Vu le règlement (UE) 2016/679 du Parlement européen et du Conseil du 27 avril 2016 relatif à la protection des données à caractère personnel et à la libre circulation de ces données, notamment ses articles 56 et 60 ;
Vu la loi no 78-17 du 6 janvier 1978 relative à l'informatique, aux fichiers et aux libertés, notamment ses articles 20 et suivants ;
Vu le décret no 2019-536 du 29 mai 2019 pris pour l’application de la loi no 78-17 du 6 janvier 1978 relative à l'informatique, aux fichiers et aux libertés ;
Vu la délibération no 2013-175 du 4 juillet 2013 portant adoption du règlement intérieur de la Commission nationale de l'informatique et des libertés ;
Vu la décision n° 2020-090C du 12 mai 2020 de la présidente de la Commission nationale de l’informatique et des libertés de charger le secrétaire général de procéder ou de faire procéder à une mission de vérification de tout traitement accessible à partir du domaine […]et de l’application " X " ou portant sur des données à caractère personnel collectées à partir de ces derniers ;
Vu la décision de la présidente de la Commission nationale de l’informatique et des libertés portant désignation d’un rapporteur devant la formation restreinte, en date du 12 avril 2021 ;
Vu le rapport de Madame Valérie Peugeot, commissaire rapporteure, notifié à la société X le 22 octobre 2021 ;
Vu les observations écrites versées par la société X le 22 novembre 2021 ;
Vu la réponse de la rapporteure à ces observations notifiées le 15 décembre 2021 à la société ;
Vu les observations écrites versées par la société X le 17 janvier 2022, ainsi que les observations orales formulées lors de la séance de la formation restreinte ;
Vu les autres pièces du dossier ;
Étaient présents, lors de la séance de la formation restreinte du 27 janvier 2022 :
- Madame Valérie Peugeot, commissaire, entendue en son rapport ;
En qualité de représentants de la société X :
- […]
La société X ayant eu la parole en dernier ;
Après en avoir délibéré, la formation restreinte a adopté la décision suivante :
I. Faits et procédure
1. La société X (ci-après " X " ou " la société ") est une société par actions simplifiée unipersonnelle, dont le siège social est situé […]. La société est une filiale du groupe […]. Ce groupe a réalisé un chiffre d’affaires moyen de […] euros sur les années 2018, 2019 et 2020. En 2019, X a réalisé un chiffre d’affaires de […] euros, pour un résultat net […] euros. En 2020, X a réalisé un chiffre d’affaires de […] euros, pour un résultat net […] euros.

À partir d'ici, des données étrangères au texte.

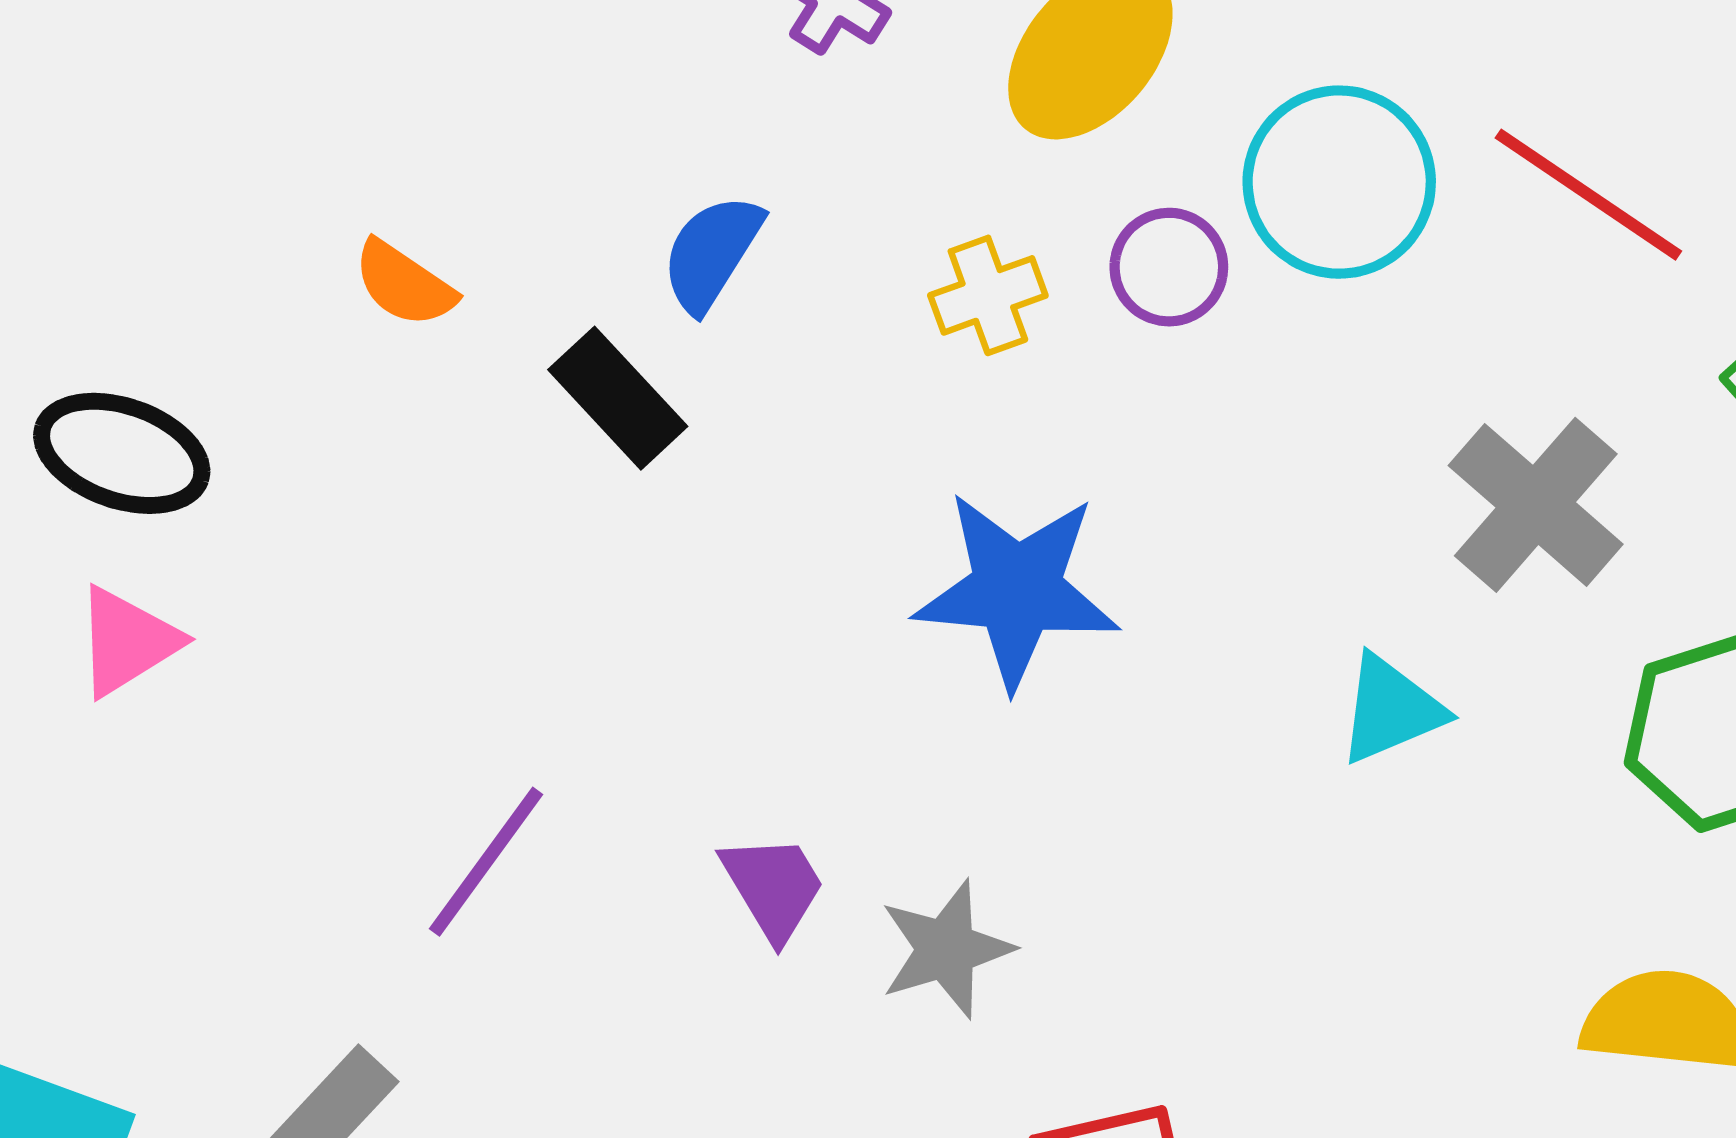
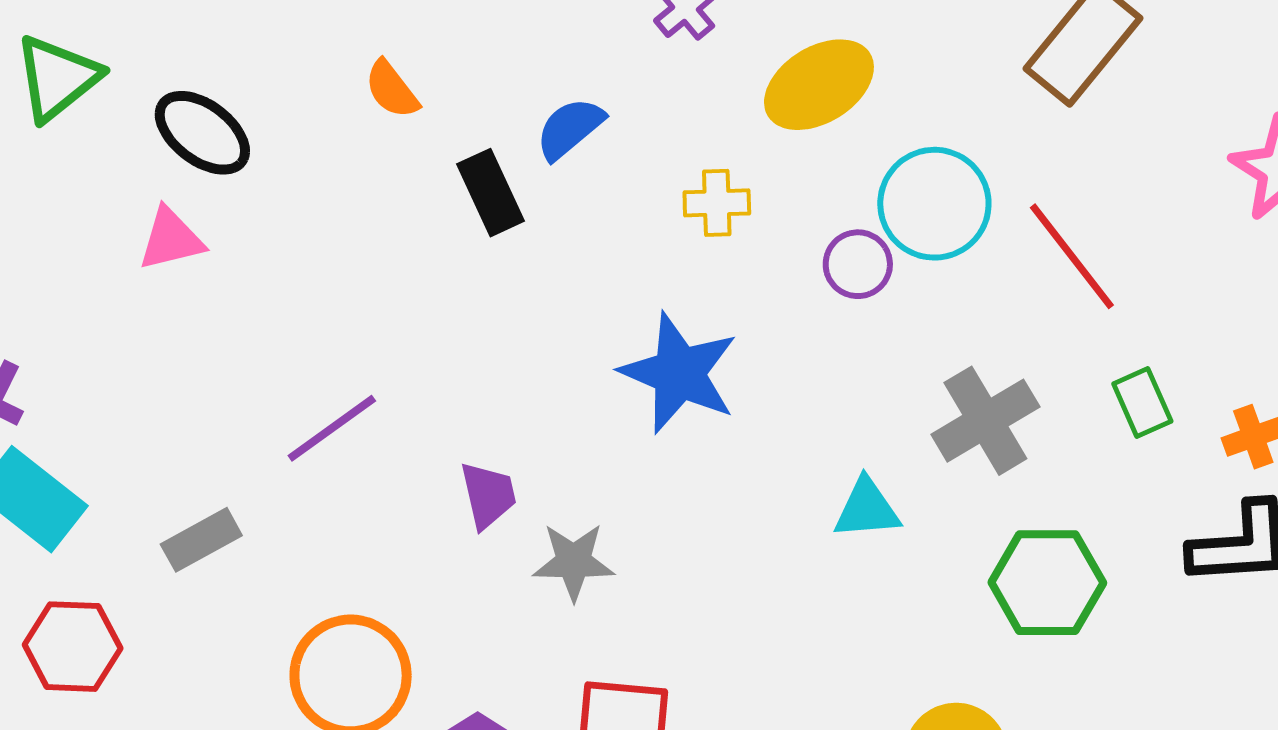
purple circle: (1169, 267) -> (858, 264), moved

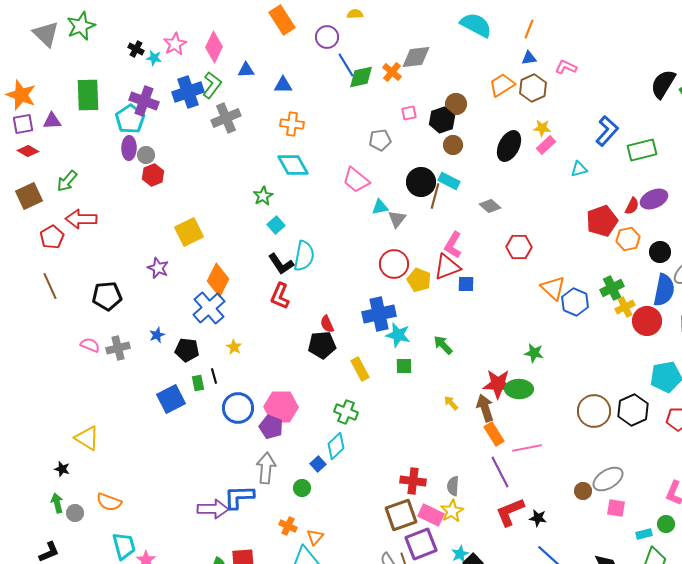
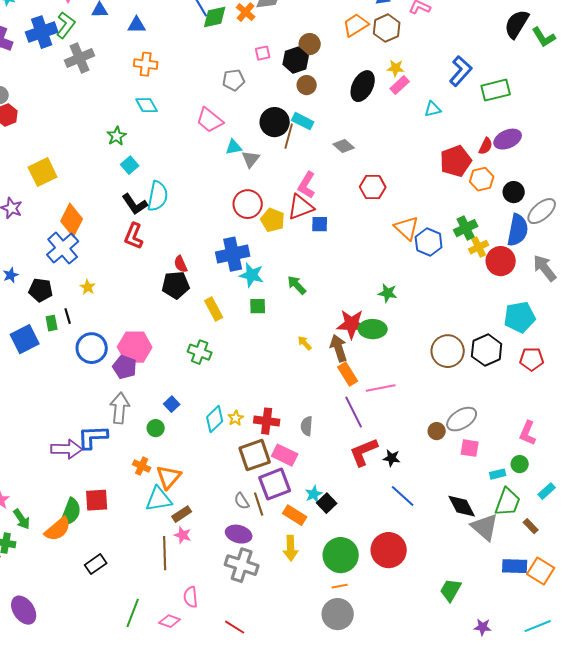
cyan diamond: (293, 165) -> (147, 105), size x0.7
cyan diamond: (336, 446) -> (215, 419), moved
yellow star: (452, 511) -> (236, 418), moved, size x0.7
orange triangle: (315, 537) -> (169, 477), size x1.5

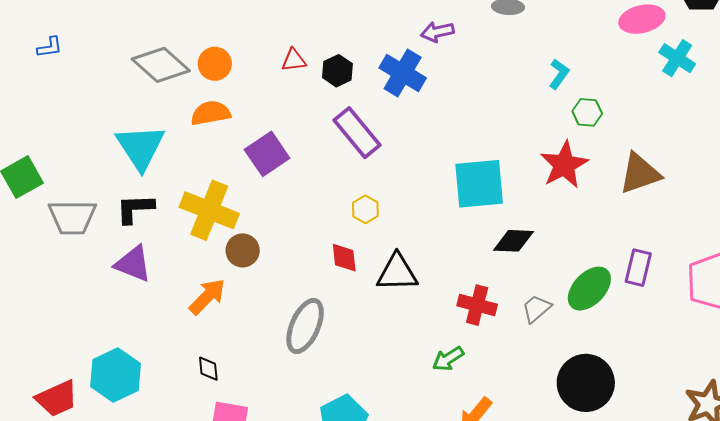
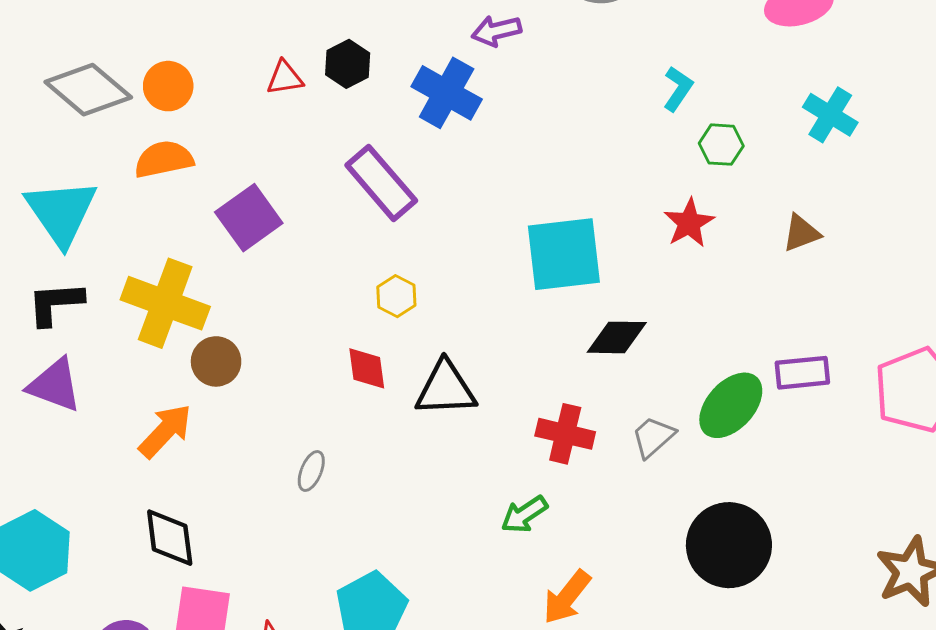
cyan cross: (677, 58) -> (830, 115), moved
black hexagon: (337, 71) -> (348, 64), moved
red star: (564, 165) -> (689, 223), size x0.7
brown triangle: (640, 173) -> (801, 233), size x0.6
purple rectangle: (638, 268) -> (802, 373), turned 72
gray ellipse: (305, 326) -> (311, 471), size x0.5
black diamond: (208, 369) -> (170, 538), size x1.6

2. X met en œuvre une plateforme numérique de location de véhicules en auto-partage qu’elle propose à des clients particuliers et à des clients professionnels. Au 9 juillet 2020, la société comptait au moins […] clients en Europe dont, en France, […] clients particuliers et […] clients professionnels. Ses services sont accessibles directement via le téléchargement des applications " […] " (disponibles sous IOS et sous Android) et le site internet […]. Elle exerce son activité au travers de ses filiales établies notamment en France, en Belgique, en Allemagne, en Espagne, en Italie et au Danemark. À la fin du mois de juin 2020, l’effectif de X et de ses filiales était de […] salariés.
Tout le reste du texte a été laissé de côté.